Писарь объявил, что есть распоряжение с этого года начать взыскивать
с переселенцев ссуду, выданную им для обзаведения на новых местах.
На другой день писарь ходил по домам, производя перепись коров,
лошадей и свиней.
— А медведя-то? — спрашивал Тимошка. — У нас хорошие медведи, умные.
Вот у Кузнецовых Михайло-то: он бревна колет и воду таскает. Запиши-ка.
— Кто это? — переспросил писарь, прослушавший начало рассказа.
— Медведь-то.
Писарь позеленел от злости, но не нашелся, что ответить.
— Вот и церковь построили... Теперь податью поплатиться велят, —
замечала Аксинья. — Все, как в Расее.
— Ладно еще, лекаря не прислали, — говорил Пахом. — У нас в Расее
лекарь ездит, так его просто нельзя принять. Ему перво-наперво подай
кушать. А чем его кормить? Ему наука не дозволяет кушать с нами, ему надо
на особицу. А у нас дома последние годы и куры-то передохли. А хлеб с
гнилушками если подать — кинет. В нашей стороне бедная жизнь.
— Верно, в Расее лекарь, — согласился Егор. Последние дни, что бы ни
делал Егор — молотил ли, ездил ли по дрова, — картины прошлой жизни
вставали в его памяти. Вспомнил он, как на старом месте приезжали писарь и
лекарь. — А то приедут из уезда и начнут назначать — то не смей, это не
моги, сюда не ступай!.. А тут уж такой прижимки нет.
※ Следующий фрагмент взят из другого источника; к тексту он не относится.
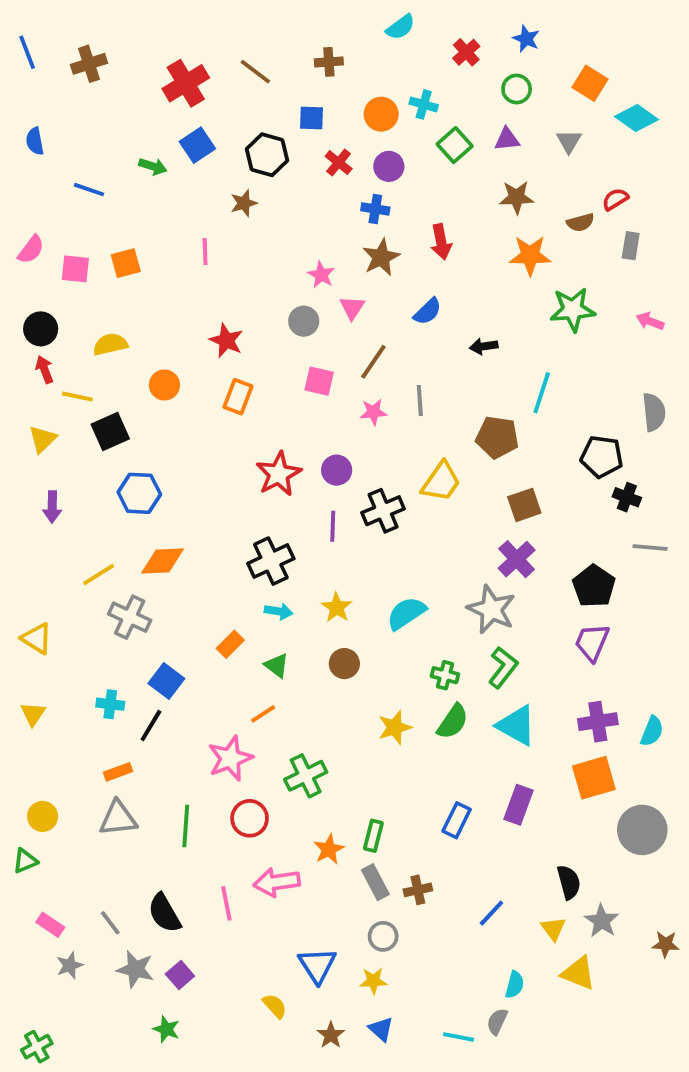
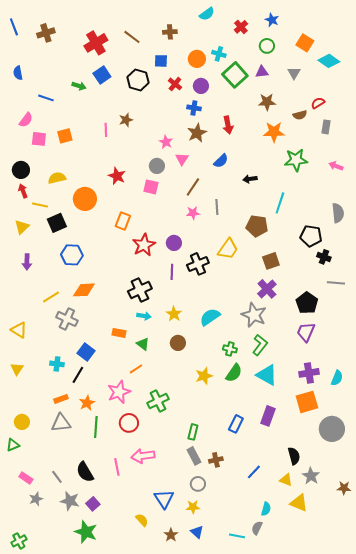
green square: (455, 145) -> (235, 75), size x1.4
brown star: (244, 203) -> (126, 120), moved
pink semicircle: (31, 250) -> (26, 120), moved
pink square: (319, 381) -> (151, 187), moved
orange circle: (164, 385) -> (85, 199), size x1.5
orange rectangle: (238, 397) -> (123, 221), moved
orange rectangle: (230, 644) -> (119, 333), turned 56
orange star: (329, 849) -> (87, 403), moved
yellow triangle: (553, 929) -> (286, 480), turned -32
green star: (166, 1029) -> (86, 532), size x1.6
— Как-то наши там поживают? Ох-хо-хо!.. — вздохнул дедушка Кондрат,
явившийся, как и другие мужики, к соседям, где «стоял» писарь. На этот раз
и старик, не в похвалу старой жизни, сравнил ее с новой. — Кланялись
нам... Каторга-то поклон принесла. Душа болит. Мы наладились, а они все
горе мыкают.
Писарь целый день сидел на лавке, ожидая почты, чтобы ехать дальше.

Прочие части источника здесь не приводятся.